Les HEPAD sont certes dépourvus des pouvoirs de rémunération, nomination, gestion et de sanction du directeur de l’établissement qui appartient à l’Etat. Ces éléments, non négligeables, ne sont paraissent pas déterminants en l’espèce en raison des caractéristiques propres à ces établissements sociaux et à l’autorité qu’ils exercent sur les personnels en cause.

► Ces établissements publics sociaux et médico-sociaux sont dotés de la personnalité morale. Leurs modalités d'organisation et de fonctionnement sont fixées par les articles L315-1 à L315-19 du Code de l'action sociale et des familles. Ils sont soumis pour leur création à procédure d’autorisation et sont soumis au contrôle de légalité.

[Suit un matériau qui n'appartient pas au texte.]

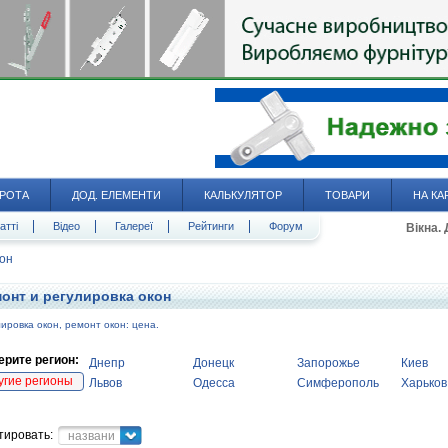
РОТА
ДОД. ЕЛЕМЕНТИ
КАЛЬКУЛЯТОР
ТОВАРИ
НА КА
атті
Відео
Галереї
Рейтинги
Форум
Вікна.
кон
онт и регулировка окон
ировка окон, ремонт окон: цена.
рите регион:
Днепр
Донецк
Запорожье
Киев
угие регионы
Львов
Одесса
Симферополь
Харьков
тировать:
название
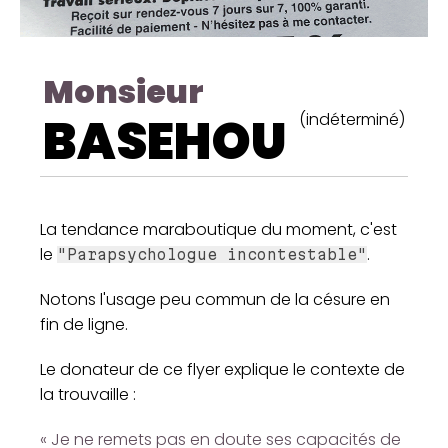
Monsieur
BASEHOU
(indéterminé)
La tendance maraboutique du moment, c'est
le
.
"Parapsychologue incontestable"
Notons l'usage peu commun de la césure en
fin de ligne.
Le donateur de ce flyer explique le contexte de
la trouvaille :
« Je ne remets pas en doute ses capacités de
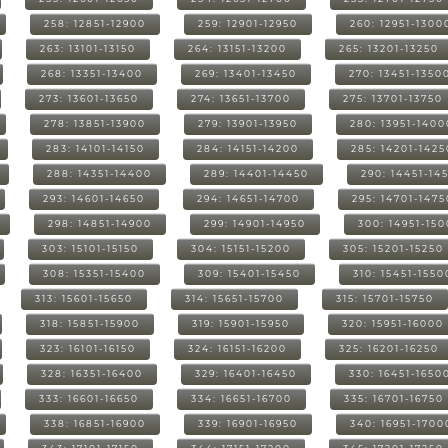
258: 12851-12900
259: 12901-12950
260: 12951-1300
263: 13101-13150
264: 13151-13200
265: 13201-13250
268: 13351-13400
269: 13401-13450
270: 13451-1350
273: 13601-13650
274: 13651-13700
275: 13701-13750
278: 13851-13900
279: 13901-13950
280: 13951-1400
283: 14101-14150
284: 14151-14200
285: 14201-1425
288: 14351-14400
289: 14401-14450
290: 14451-14
293: 14601-14650
294: 14651-14700
295: 14701-1475
298: 14851-14900
299: 14901-14950
300: 14951-15
303: 15101-15150
304: 15151-15200
305: 15201-15250
308: 15351-15400
309: 15401-15450
310: 15451-1550
313: 15601-15650
314: 15651-15700
315: 15701-15750
318: 15851-15900
319: 15901-15950
320: 15951-16000
323: 16101-16150
324: 16151-16200
325: 16201-16250
328: 16351-16400
329: 16401-16450
330: 16451-1650
333: 16601-16650
334: 16651-16700
335: 16701-16750
338: 16851-16900
339: 16901-16950
340: 16951-1700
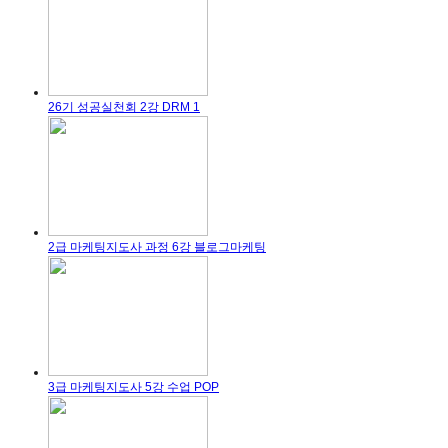
26기 성공실천회 2강 DRM 1
2급 마케팅지도사 과정 6강 블로그마케팅
3급 마케팅지도사 5강 수업 POP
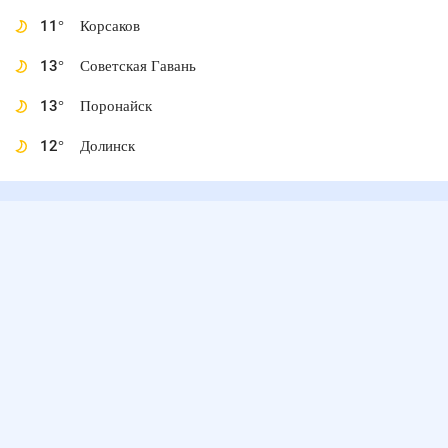
11
°
Корсаков
13
°
Советская Гавань
13
°
Поронайск
12
°
Долинск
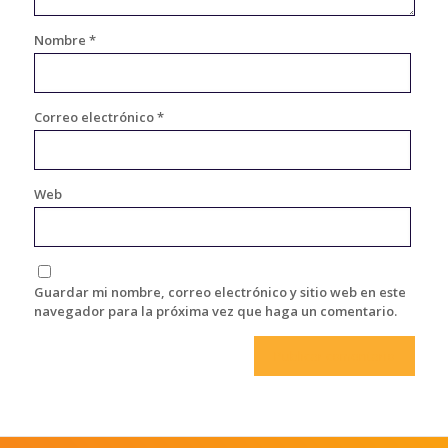
Nombre
*
Correo electrónico
*
Web
Guardar mi nombre, correo electrónico y sitio web en este
navegador para la próxima vez que haga un comentario.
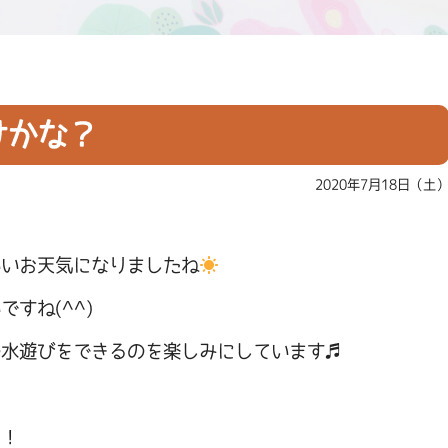
けかな？
2020年7月18日（土
いいお天気になりましたね
すね(^^)
や水遊びをできるのを楽しみにしています♬
！！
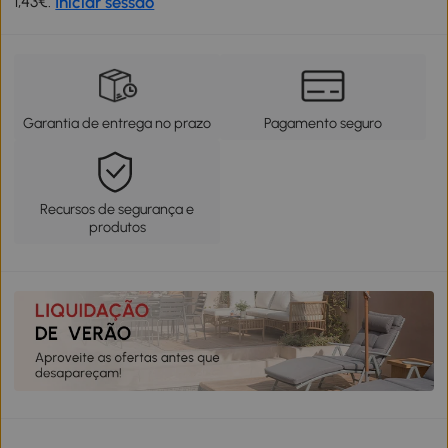
1,43€.
Iniciar sessão
Garantia de entrega no prazo
Pagamento seguro
Recursos de segurança e
produtos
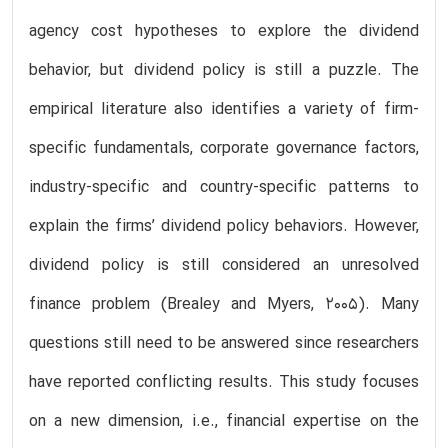
agency cost hypotheses to explore the dividend
behavior, but dividend policy is still a puzzle. The
empirical literature also identifies a variety of firm-
specific fundamentals, corporate governance factors,
industry-specific and country-specific patterns to
explain the firms’ dividend policy behaviors. However,
dividend policy is still considered an unresolved
finance problem (Brealey and Myers, 2005). Many
questions still need to be answered since researchers
have reported conflicting results. This study focuses
on a new dimension, i.e., financial expertise on the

Ils sont présidés selon le cas le président du conseil général ou le maire ou le président de l'établissement public de coopération intercommunale et sont composés de représentants de la collectivité, de représentants des usagers, de représentants du personnel et de personnes compétentes. Ils définissent leur propre politique, par l’élaboration d’un projet d’établissement.

► Le directeur n’est nommé qu’après avis du président du conseil d'administration (article L315-9 casf)) .

► Il a vocation à travailler dans des établissements publics sociaux et médico-sociaux

► le directeur est chargé d’exécuter les décisions du conseil d’administration. (article L315-15 et suivants du CASF), notamment celles relatives au budget et au projet d’établissement, décisions propres à l’établissement public. Il est donc placé sous une autorité fonctionnelle distincte de celle de l’Etat, et l’état de subordination du fait de la fonction exercée est caractérisé,

► le directeur est rémunéré par des ressources propres de la structure, soit pour l’essentiel par les deniers des personnes hébergées. Les établissements assurant l'hébergement des personnes âgées relèvent de l’article L.312-12 du code de l’action sociale et des familles. Ils ont, pour leur fonctionnement, passé une convention pluriannuelle avec le président du conseil général et le directeur général de l'agence régionale de santé. Ils sont financés, en application des dispositions de l’article L.314-2 du code de l’action sociale et des familles par : un forfait global de soins prenant en compte le niveau de dépendance moyen, un forfait global de dépendance prenant également le niveau de dépendance moyen d’un établissement fixé par le président du Conseil général, et versé par ce dernier aux établissements, et des tarifs journaliers afférentes aux prestations d’hébergement, fixés par le conseil général, à la charge des personnes hébergées. Ce dernier tarif, qui est de l’ordre de 50 euros par jour dans l’Yonne, peut être pris en charge par le service de l'aide sociale, sous réserve de la participation éventuelle des obligés alimentaires. C’est la part la plus élevée du prix de journée total.

En conclusion, l’existence d’une autonomie administrative et financière de l’HEPAD, et d’une autorité fonctionnelle des instances dirigeantes de ces établissements sur les personnels exécutant les taches de direction nous semblent, en l’espèce, déterminantes. L’HEPAD, qui assure le versement des rémunérations, doit être regardé, alors même qu’il ne possède pas de pouvoir de nomination et de sa sanction du directeur, comme employeur des personnels de direction au sens des dispositions du 1 de l’article 231 du code général des impôts.

Nous vous proposons donc de censurer le motif retenu par les premiers juges.

La doctrine citée par les requérants, que vous avez à examiner dans le cadre de l’effet dévolutif, n’ajoute pas à la loi puisqu’elle mentionne tant le pouvoir de nomination que celui de donner des consignes dans l’exécution des taches.

Vous ferez droit aux recours du ministre, après avoir écarté la fin de non-recevoir présentée en défense (à l’exception d’un dossier) Les dispositions de l’article R200-18 du LFP ne sanctionnent que le non-respect d’un délai de quatre mois pour introduire un recours, et non les transmissions entre services. Ce délai a été respecté.

Par ces motifs, nous concluons à l’annulation des jugements (ou à leur réformation lorsque le tribunal n’avait droit que partiellement à leur demande), à la remise à la charge des établissements sommes déchargées à tort et au rejet des conclusions présentées par les EPHAD en appel.

Telles sont nos conclusions dans ces affaires.